É lá que a academia algarvia vai mostrar, até 7 de Junho, o que é, ao longo de uma viagem que já tem 40 anos, mas também o que quer ser no futuro.

Por isso, além de imagens do passado, a exposição, que pode ser vista perto da escadaria que dá acesso à sala onde se realizam as sessões plenárias da Assembleia da República, também mostra projetos de futuro, levados a cabo pela Universidade do Algarve.

 

Uma das muitas fotografias da exposição que mostra o passado da UAlg

Através de um mapa interativo, por exemplo, é possível conhecer melhor o projeto que quer tornar a Ilha da Culatra autossustentável.

Na inauguração da mostra, a que o Sul Informação assistiu, na Assembleia da República, Paulo Águas, reitor da UAlg, considerou que «este é o momento de maior significado das comemorações do 40º aniversário da Universidade».

«Através da exposição “Universidade do Algarve – 40 anos a criar futuro”, inaugurada no lugar onde tudo começou, a Casa da Democracia, pretendemos mostrar alguns dos factos mais marcantes ao longo destes 40 anos, sendo dado um destaque particular às atuais linhas de investigação e a sua ligação aos Objetivos de Desenvolvimento Sustentável, que definem as prioridades e aspirações do desenvolvimento sustentável global para 2030», acrescentou.

Para o líder da academia algarvia, o «Algarve tem sido e continuará a ser o nosso laboratório, de ensino e de investigação, a partir do qual damos o nosso contributo para a sociedade e para um mundo que queremos mais sustentável, mais inclusivo, mais próspero, mais justo, mais tolerante».

 

 

Fazendo uma análise do que tem sido o percurso da UAlg, o reitor considerou que a academia algarvia sente «uma enorme comunhão com a região».

«Sentimos um enorme apoio das forças vivas regionais, a que não será alheio o facto de sermos a única instituição de ensino superior público na região, caso único entre as cinco regiões plano de Portugal Continental», considerou.

Por isso, no entender de Paulo Águas, esta exposição «é, também, uma exposição do Algarve» e «não apenas da Universidade».

Eduardo Ferro Rodrigues, presidente da Assembleia da República, não faltou à inauguração da mostra, patente na casa do órgão do soberania que lidera. Com um discurso descontraído, fez questão de realçar que a exposição conta «as histórias escritas na história» da Universidade do Algarve.

«Esta é uma instituição diferente de todas as outras na sua génese porque foi a primeira universidade a ser criada por lei do Parlamento.

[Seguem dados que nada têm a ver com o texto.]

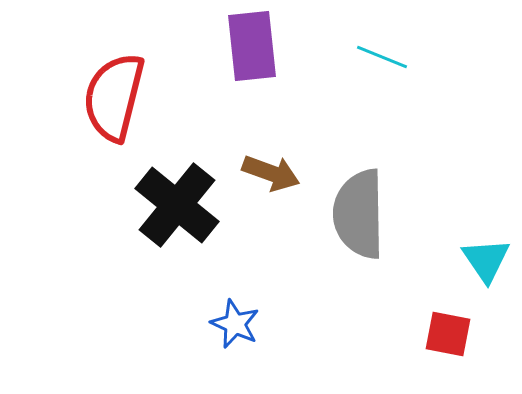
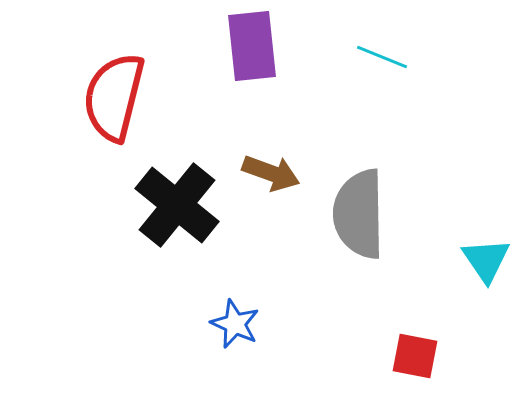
red square: moved 33 px left, 22 px down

A exposição quer dar a conhecer todo o prestígio nacional e internacional da Universidade do Algarve, nas suas mais diferentes áreas do conhecimento», disse.

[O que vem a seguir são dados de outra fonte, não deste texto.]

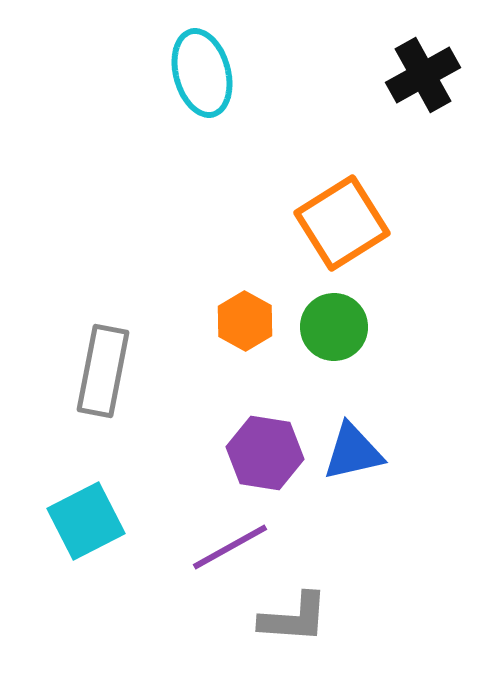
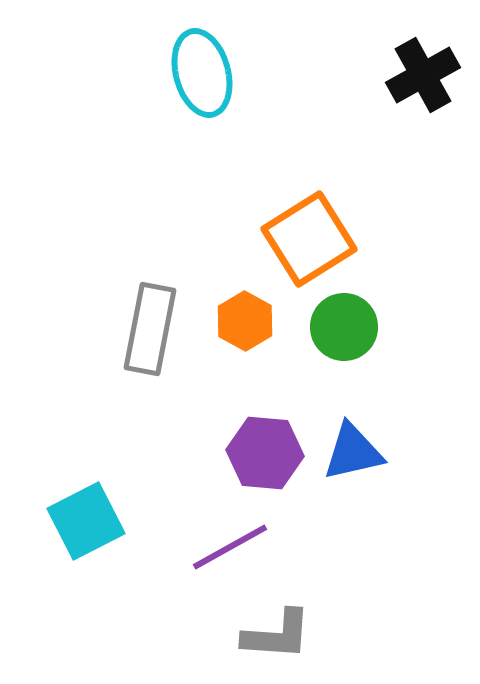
orange square: moved 33 px left, 16 px down
green circle: moved 10 px right
gray rectangle: moved 47 px right, 42 px up
purple hexagon: rotated 4 degrees counterclockwise
gray L-shape: moved 17 px left, 17 px down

Momento serviu para a Universidade do Algarve atribuir, à Assembleia da República, uma Medalha de Mérito

Para o presidente da Assembleia da República, sem a UAlg «não tinha sido possível atingir o nível de desenvolvimento humano, científico e técnico que hoje há no Algarve».

A inauguração da exposição, que foi antecedida de uma pequena visita ao Palácio de São Bento, contou, de resto, com uma grande comitiva de algarvios, desde autarcas, deputados, diretores regionais e professores da UAlg.

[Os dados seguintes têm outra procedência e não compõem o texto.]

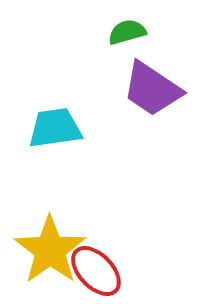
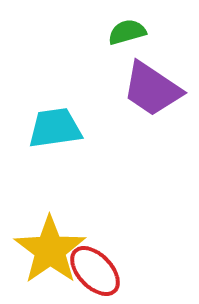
red ellipse: moved 1 px left
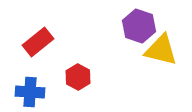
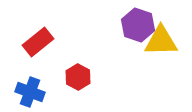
purple hexagon: moved 1 px left, 1 px up
yellow triangle: moved 9 px up; rotated 15 degrees counterclockwise
blue cross: rotated 16 degrees clockwise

A mostra, depois de sair da Assembleia da República, vai percorrer o Algarve, contribuindo para «uma maior aproximação entre a academia e a população algarvia», concluiu, por sua vez, Paulo Águas.

A Universidade do Algarve aproveitou este momento para também atribuir à Assembleia da República uma Medalha de Mérito, entregue a Ferro Rodrigues pelo reitor da UAlg.